As my friend Kelly put it, I was doing all the grunt work without any of the payoff. I didn’t love the kids. They weren’t my babies. I didn’t raise them or have hopes for their futures. I wasn’t emotionally invested, therefore all the work was without meaning for me. Parenting and discipline are long term processes, and I wasn’t in it for the long term. There was no payoff for me. And so I quickly learned that I had no interest whatsoever in disciplining other people’s children. Maybe for a short amount of time as a babysitter, yes, but not as a full time figure. I learned I would much rather interact with kids on a shorter amount of time, on a more limited basis. I don’t want to a major part of their lives, that’s their parents’ job. I’d much rather be teach a kid something and relate to their interests than be their nanny. I think I’m much more suited for short time babysitting and education. I realized it was that same disinterest that made deaf camp so hard this year. I was running around telling kids no and getting them on their schedules. I did more discipline than anything, and it sucked all the fun out of it. So yippee mistakes! I learned something about myself and where I want to go in my career.

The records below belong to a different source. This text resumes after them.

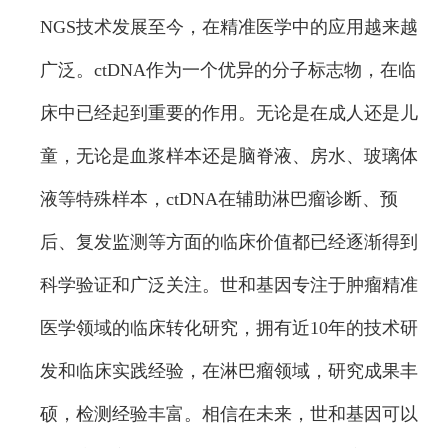
NGS技术发展至今，在精准医学中的应用越来越
广泛。ctDNA作为一个优异的分子标志物，在临
床中已经起到重要的作用。无论是在成人还是儿
童，无论是血浆样本还是脑脊液、房水、玻璃体
液等特殊样本，ctDNA在辅助淋巴瘤诊断、预
后、复发监测等方面的临床价值都已经逐渐得到
科学验证和广泛关注。世和基因专注于肿瘤精准
医学领域的临床转化研究，拥有近10年的技术研
发和临床实践经验，在淋巴瘤领域，研究成果丰
硕，检测经验丰富。相信在未来，世和基因可以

Oh yeah, how did this all end? About 3 weeks into the job I was already miserable and looking for other jobs. I’m sure the mom caught onto this. She mentioned I seemed really frustrated, might not be right for the job, and that we’d wait and see. (Of course, she never gave me any advice for handling her children, so I think it was more of an advanced warning then a genuine “we’ll wait and see”.) I wanted to wait till I had something else lined up before I left the nanny gig, but she beat me to the punch. About a month after I started the job, she sat me down and said this was my last day of work. She said she would give me time to set something up, but that I should leave sooner rather than later so as not to confuse the girls. Translation: Get out ASAP. Naturally I wasn’t going to stay in an unwelcome house. It would have been painfully awkward. So I packed up my stuff that night and left for a friend’s house. During this discussion she also suggested that I shouldn’t work with children in the future and that had she known better she could have seen from the start that I was all wrong for the job. That was tough to hear, however wrong she might be. Yes, nannying for this particular family was not right for me, but that doesn’t mean I should never work with kids in the future. It just means I couldn’t bear hers in that specific capacity. I do intend to work with kids, just never as a nanny. Like I said, I don’t want to be all up in their business. I still look forward to teaching at a local homeschool co-op in late October. So stick that in your juicebox and suck it!

Anyways, more to come about what happened next and what is going on now.